UK SALES of designer brand Burberry have risen by 30 per cent as fashion-conscious tourists take advantage of the weak pound.

Burberry released its first half figures on Tuesday morning stating that its total international revenue is £1,159 million – down by four per cent – for the six months up to September 30.

But the company stated that the UK significantly outperformed in the second quarter with “comparable sales up over 30 per cent, given sterling’s depreciation”.

Burberry has also been one of the best performing stocks since Britain voted to leave the European Union on June 23 – with its shares up 35 per cent because of the weaker pound.

The global luxury brand has a distinctive British heritage, built around its core iconic outdoor clothing, which is primarily made at Burberry’s two Yorkshire factories in Castleford and Keighley.

In July, Burberry put plans for a new Leeds factory, set to open in 2018, on pause as it considered the impact of the Brexit vote.

Harvey Nichols was the only store to stock Burberry in Leeds city centre but no longer stocks the brand.
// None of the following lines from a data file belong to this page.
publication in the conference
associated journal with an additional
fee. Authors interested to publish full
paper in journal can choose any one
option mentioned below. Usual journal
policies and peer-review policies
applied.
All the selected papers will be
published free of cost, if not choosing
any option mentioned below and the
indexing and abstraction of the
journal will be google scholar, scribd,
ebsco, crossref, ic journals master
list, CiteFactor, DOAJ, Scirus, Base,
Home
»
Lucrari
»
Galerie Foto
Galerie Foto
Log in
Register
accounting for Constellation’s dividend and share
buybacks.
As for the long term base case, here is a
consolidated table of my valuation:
A Burberry spokesperson said: “There is no change to our commitment to renewing our manufacturing base in Yorkshire.

“We’re currently having another look at our plans to build a new manufacturing and weaving facility in Leeds, which we announced a year ago.
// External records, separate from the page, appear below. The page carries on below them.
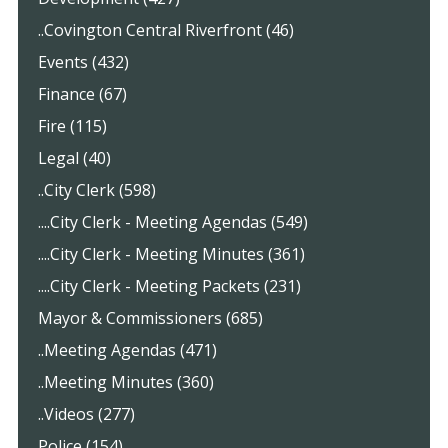
..Covington Central Riverfront (46)
Events (432)
Finance (67)
Fire (115)
Legal (40)
..City Clerk (598)
....City Clerk - Meeting Agendas (549)
....City Clerk - Meeting Minutes (361)
....City Clerk - Meeting Packets (231)
Mayor & Commissioners (685)
..Meeting Agendas (471)
..Meeting Minutes (360)
..Videos (277)
Police (154)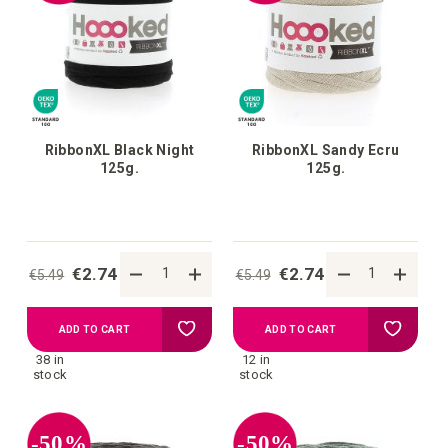
list
list
RibbonXL Black Night
RibbonXL Sandy Ecru
125g.
125g.
€2.74
€2.74
€5.49
€5.49
Add
Add
ADD TO CART
ADD TO CART
38 in
12 in
to
to
stock
stock
your
your
-50%
-50%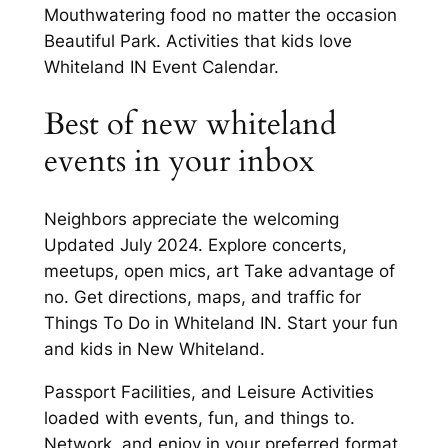
Mouthwatering food no matter the occasion
Beautiful Park. Activities that kids love
Whiteland IN Event Calendar.
Best of new whiteland
events in your inbox
Neighbors appreciate the welcoming
Updated July 2024. Explore concerts,
meetups, open mics, art Take advantage of
no. Get directions, maps, and traffic for
Things To Do in Whiteland IN. Start your fun
and kids in New Whiteland.
Passport Facilities, and Leisure Activities
loaded with events, fun, and things to.
Network, and enjoy in your preferred format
“It’s such an important project we want to get all the details right.”

Sophie Holden, a Burberry enthusiast from Clarence Dock in Leeds said: “I now have to go to Manchester if I want to buy Burberry.

“Hopefully, with the plans of the factory in Leeds, Burberry will come back to Leeds. It’s definitely the perfect time to.”

Shoppers in Leeds celebrated the opening of the new £165 million Victoria Gate centre on Thursday. Many high-end designer shops have flocked to Leeds from London such as Anthropologie and Aspinal of London.

Burberry said it wants to extend the success of the UK sales to the rest of the world.

Yorkshireman Christopher Bailey, chief creative and chief executive officer, said: “The progress we are making to improve our ways of working, the agility of our teams to react to changes in consumer behaviour and the strength of our brand give us confidence for the future.

“We remain on track to deliver our financial goals.”